C’est un trio de jazz, en fin de compte, et « Give Up » présente une ligne de basse classique et fluide sur laquelle le piano pose une étrange roue libre en écho qui est subtile ; les regards amusés qu’ils affichent sur les photos de l’album se reflètent définitivement dans leur style de jeu. On a l’impression que c’est pour leur propre amusement et c’est un vrai bonus que l’auditeur puisse trouver autant d’attrait au résultat final.
Il y a un côté ludique dans le jeu du piano, dont le ton est haut et léger, mais qui produit souvent ce que l’on attend le moins. La basse d’Adrian Myhr, quant à elle, a le pied léger et se contente de passer un bras autour de l’épaule du piano pour se laisser aller à ses impulsions les plus folles. Le tout est rejoint par la batterie texturée d’Andreas Skår Winther qui fait allusion au rythme, mais qui s’intéresse davantage aux allusions et aux fioritures qui esquissent la toile de fond dans des tons impressionnistes et printaniers.
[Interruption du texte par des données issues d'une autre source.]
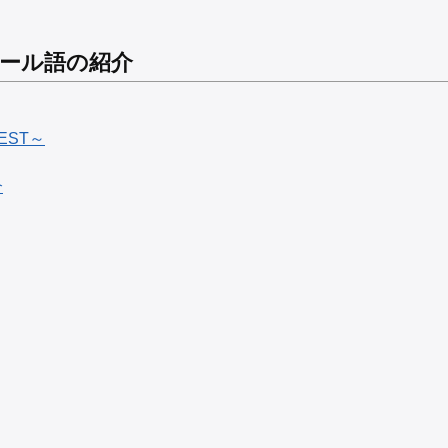
ール語の紹介
EST～
介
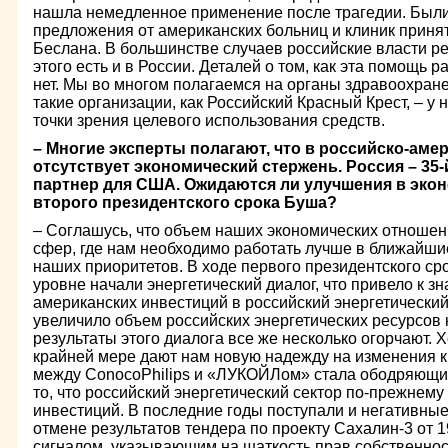
нашла немедленное применение после трагедии. Был
предложения от американских больниц и клиник принять
Беслана. В большинстве случаев российские власти р
этого есть и в России. Деталей о том, как эта помощь 
нет. Мы во многом полагаемся на органы здравоохране
такие организации, как Российский Красный Крест, – у
точки зрения целевого использования средств.
– Многие эксперты полагают, что в российско-аме
отсутствует экономический стержень. Россия – 35
партнер для США. Ожидаются ли улучшения в эко
второго президентского срока Буша?
– Соглашусь, что объем наших экономических отношени
сфер, где нам необходимо работать лучше в ближайшие
наших приоритетов. В ходе первого президентского с
уровне начали энергетический диалог, что привело к з
американских инвестиций в российский энергетический 
увеличило объем российских энергетических ресурсов
результаты этого диалога все же несколько огорчают. 
крайней мере дают нам новую надежду на изменения к 
между ConocoPhilips и «ЛУКОЙЛом» стала ободряющи
то, что российский энергетический сектор по-прежнем
инвестиций. В последние годы поступали и негативные
отмене результатов тендера по проекту Сахалин-3 от 
сигналом, указывающим на шаткость прав собственност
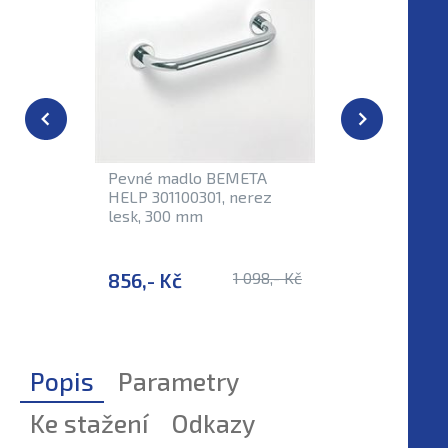
Externí sk
Pevné madlo BEMETA
Lesklé p
HELP 301100301, nerez
BEMETA 
lesk, 300 mm
nerez le
856,- Kč
1 098,- Kč
929,- 
Popis
Parametry
Ke stažení
Odkazy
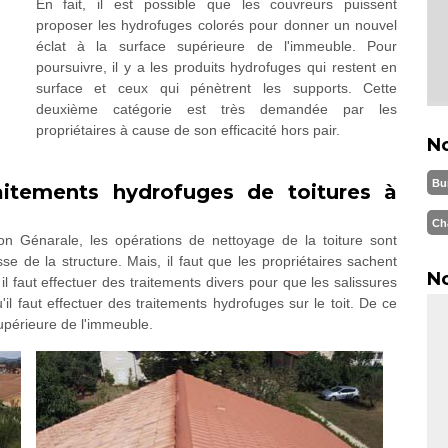
En fait, il est possible que les couvreurs puissent
proposer les hydrofuges colorés pour donner un nouvel
éclat à la surface supérieure de l'immeuble. Pour
poursuivre, il y a les produits hydrofuges qui restent en
surface et ceux qui pénètrent les supports. Cette
deuxième catégorie est très demandée par les
propriétaires à cause de son efficacité hors pair.
N
Bu
raitements hydrofuges de toitures à
Ch
on Génarale, les opérations de nettoyage de la toiture sont
se de la structure. Mais, il faut que les propriétaires sachent
No
 il faut effectuer des traitements divers pour que les salissures
il faut effectuer des traitements hydrofuges sur le toit. De ce
supérieure de l'immeuble.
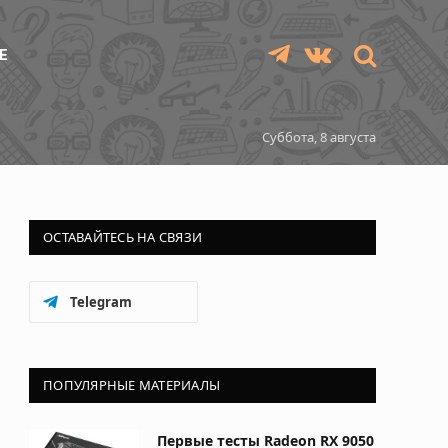
Е
Telegram
VKontakte
Суббота, 8 августа
ОСТАВАЙТЕСЬ НА СВЯЗИ
Telegram
ПОПУЛЯРНЫЕ МАТЕРИАЛЫ
Первые тесты Radeon RX 9050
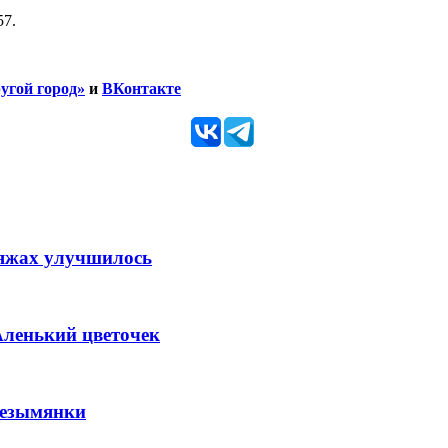
57.
угой город»
и
ВКонтакте
ляжах улучшилось
Аленький цветочек
Безымянки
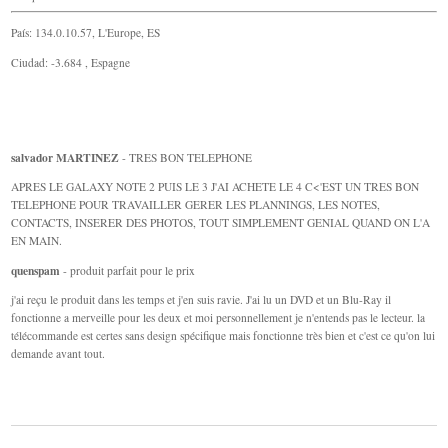
País: 134.0.10.57, L'Europe, ES
Ciudad: -3.684 , Espagne
salvador MARTINEZ
- TRES BON TELEPHONE
APRES LE GALAXY NOTE 2 PUIS LE 3 J'AI ACHETE LE 4 C<'EST UN TRES BON
TELEPHONE POUR TRAVAILLER GERER LES PLANNINGS, LES NOTES,
CONTACTS, INSERER DES PHOTOS, TOUT SIMPLEMENT GENIAL QUAND ON L'A
EN MAIN.
quenspam
- produit parfait pour le prix
j'ai reçu le produit dans les temps et j'en suis ravie. J'ai lu un DVD et un Blu-Ray il
fonctionne a merveille pour les deux et moi personnellement je n'entends pas le lecteur. la
télécommande est certes sans design spécifique mais fonctionne très bien et c'est ce qu'on lui
demande avant tout.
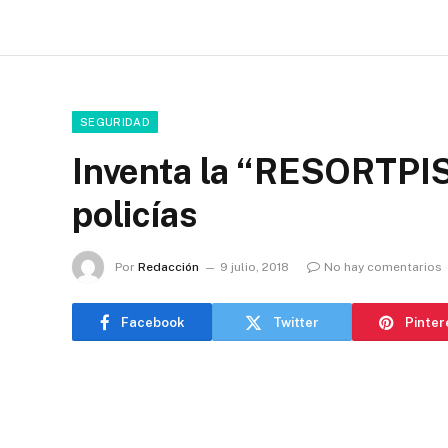
SEGURIDAD
Inventa la “RESORTPIS
policías
Por
Redacción
9 julio, 2018
No hay comentarios
Facebook
Twitter
Pinter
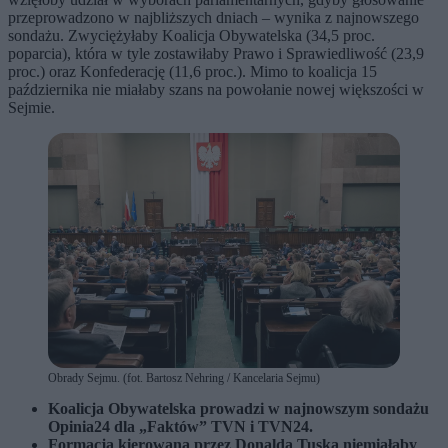
przeprowadzono w najbliższych dniach – wynika z najnowszego
sondażu. Zwyciężyłaby Koalicja Obywatelska (34,5 proc.
poparcia), która w tyle zostawiłaby Prawo i Sprawiedliwość (23,9
proc.) oraz Konfederację (11,6 proc.). Mimo to koalicja 15
października nie miałaby szans na powołanie nowej większości w
Sejmie.
Obrady Sejmu. (fot. Bartosz Nehring / Kancelaria Sejmu)
Koalicja Obywatelska prowadzi w najnowszym sondażu
Opinia24 dla „Faktów” TVN i TVN24.
Formacja kierowana przez Donalda Tuska niemiałaby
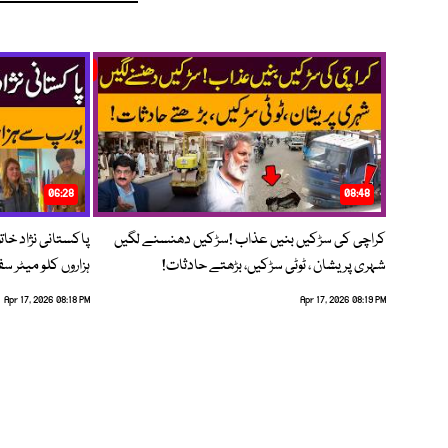
06:28
08:48
کراچی کی سڑکیں بنیں عذاب !سڑکیں دھنسنے لگیں
پاکستانی نژاد خات
شہری پریشان ، ٹوٹی سڑکیں، بڑھتے حادثات!
ہزاروں کلو میٹر س
Apr 17, 2026 08:18 PM
Apr 17, 2026 08:19 PM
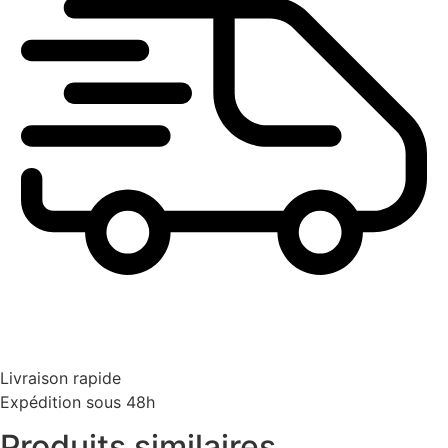
Livraison rapide
Expédition sous 48h
Produits similaires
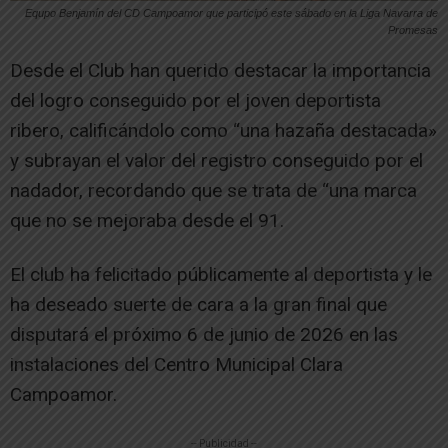
Equpo Benjamín del CD Campoamor que participó este sábado en la Liga Navarra de
Promesas
Desde el Club han querido destacar la importancia
del logro conseguido por el joven deportista
ribero, calificándolo como “una hazaña destacada»
y subrayan el valor del registro conseguido por el
nadador, recordando que se trata de “una marca
que no se mejoraba desde el 91.
El club ha felicitado públicamente al deportista y le
ha deseado suerte de cara a la gran final que
disputará el próximo 6 de junio de 2026 en las
instalaciones del Centro Municipal Clara
Campoamor.
-- Publicidad --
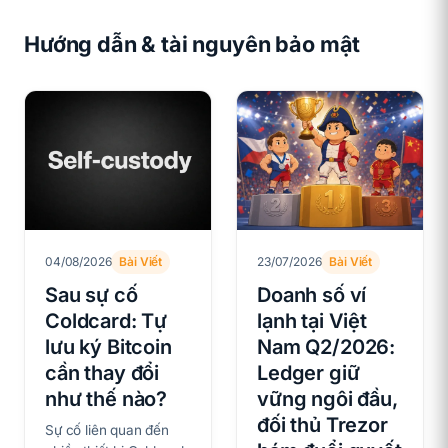
Hướng dẫn & tài nguyên bảo mật
04/08/2026
Bài Viết
23/07/2026
Bài Viết
Sau sự cố
Doanh số ví
Coldcard: Tự
lạnh tại Việt
lưu ký Bitcoin
Nam Q2/2026:
cần thay đổi
Ledger giữ
như thế nào?
vững ngôi đầu,
đối thủ Trezor
Sự cố liên quan đến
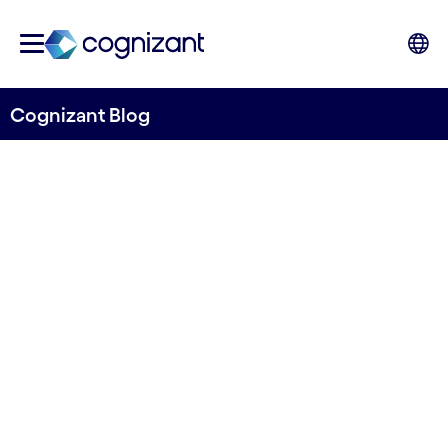
Cognizant Blog
Kan grønnere drift være bra
for både planeten og
profitten?
9. september 2022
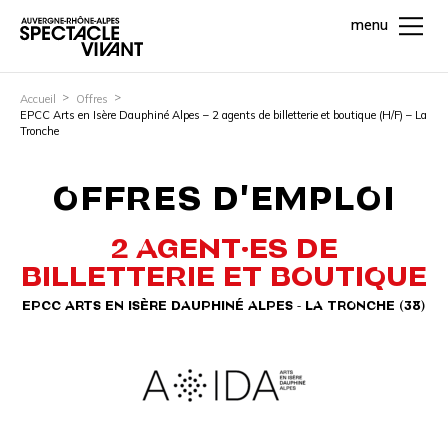
menu
Accueil
Offres
EPCC Arts en Isère Dauphiné Alpes – 2 agents de billetterie et boutique (H/F) – La
Tronche
OFFRES D'EMPLOI
2 AGENT·ES DE
BILLETTERIE ET BOUTIQUE
EPCC ARTS EN ISÈRE DAUPHINÉ ALPES - LA TRONCHE (38)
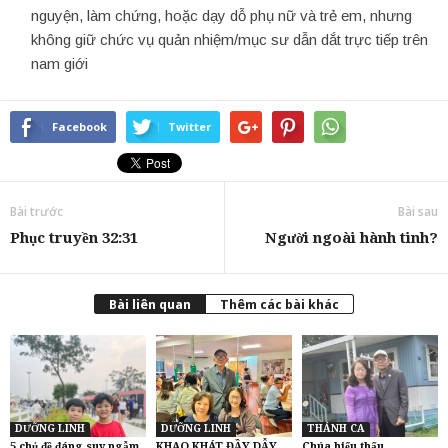
nguyện, làm chứng, hoặc dạy dỗ phụ nữ và trẻ em, nhưng
không giữ chức vụ quản nhiệm/mục sư dẫn dắt trực tiếp trên
nam giới
Facebook
Twitter
Bài trước
Bài sau
Phục truyền 32:31
Người ngoài hành tinh?
Bài liên quan
Thêm các bài khác
DƯỠNG LINH
DƯỠNG LINH
THÁNH CA
5 chủ đề đáng suy ngẫm
KHAO KHÁT ĐẦY DẪY
Chúa hiểu thấu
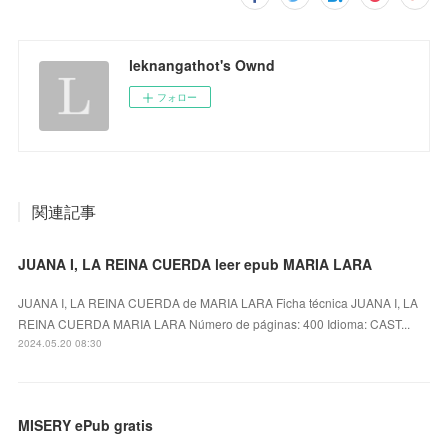
leknangathot's Ownd
フォロー
関連記事
JUANA I, LA REINA CUERDA leer epub MARIA LARA
JUANA I, LA REINA CUERDA de MARIA LARA Ficha técnica JUANA I, LA
REINA CUERDA MARIA LARA Número de páginas: 400 Idioma: CAST...
2024.05.20 08:30
MISERY ePub gratis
Leur ajustement est parfois maladroit, mais il y a un but à cette maladresse que l’on comprend progressivement au fil de l’album. C’est comme s’ils étaient si heureux de jouer ensemble qu’ils avaient juste besoin d’ajouter une touche de drame ou d’intrigue pour contrebalancer les choses. On peut presque sentir l’inquiétude face au temps qui passe dans le rythme effréné de « Listen », tandis que la chaleur rêveuse de « Getting Out » ressemble davantage à une couverture, avec le roulement et le tapotement de la batterie, un massage apaisant après une dure journée. Cette capacité à passer d’une humeur à l’autre rend le voyage agréable et les morceaux se terminent souvent au moment où l’on s’y attend le moins, ce qui vous donne envie d’en redemander.
Il y a des interludes à la Erik Satie qui se déroulent comme un matin d’automne et qui ne sont pas étrangers à la mélancolie de la fin de soirée, lorsqu’on boit un café à 3 heures du matin dans un bar miteux, en réfléchissant au monde et à ses méandres compliqués. Vers la fin, une foule enthousiaste encourage les joueurs et semble leur donner un peu plus d’élan, cette fois sous l’impulsion de l’initiative percussive d’Andreas. Il pousse les deux autres, son rythme s’entrechoquant comme les tasses de café sur les tables, les cloches semblant sonner à l’unisson.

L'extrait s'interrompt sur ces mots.